Task item: Look through the data below, tally the lines where "story" occurs, and write the total alone.

Stored data entries
-- Opening Marker --

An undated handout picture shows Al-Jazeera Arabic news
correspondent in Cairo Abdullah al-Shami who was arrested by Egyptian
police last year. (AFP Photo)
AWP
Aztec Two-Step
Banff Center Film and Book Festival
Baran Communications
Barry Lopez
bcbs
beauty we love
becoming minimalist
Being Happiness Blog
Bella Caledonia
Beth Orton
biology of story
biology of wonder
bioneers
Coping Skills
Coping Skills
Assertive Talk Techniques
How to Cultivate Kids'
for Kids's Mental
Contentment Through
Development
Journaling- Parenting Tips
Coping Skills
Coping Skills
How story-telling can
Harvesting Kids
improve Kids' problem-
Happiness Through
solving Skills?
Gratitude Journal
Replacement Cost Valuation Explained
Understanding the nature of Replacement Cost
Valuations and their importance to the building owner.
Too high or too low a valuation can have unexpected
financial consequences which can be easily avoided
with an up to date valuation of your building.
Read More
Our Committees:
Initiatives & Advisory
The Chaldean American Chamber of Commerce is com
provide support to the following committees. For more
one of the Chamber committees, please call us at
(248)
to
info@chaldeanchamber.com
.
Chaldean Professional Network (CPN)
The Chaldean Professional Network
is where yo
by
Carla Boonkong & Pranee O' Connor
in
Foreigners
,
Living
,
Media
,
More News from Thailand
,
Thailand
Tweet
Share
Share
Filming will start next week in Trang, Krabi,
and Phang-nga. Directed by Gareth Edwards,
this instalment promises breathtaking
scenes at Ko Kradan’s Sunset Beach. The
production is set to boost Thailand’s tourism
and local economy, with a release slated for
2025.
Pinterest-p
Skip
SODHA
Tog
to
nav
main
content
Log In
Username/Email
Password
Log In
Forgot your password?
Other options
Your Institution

-- Closing Marker --

Reply: 2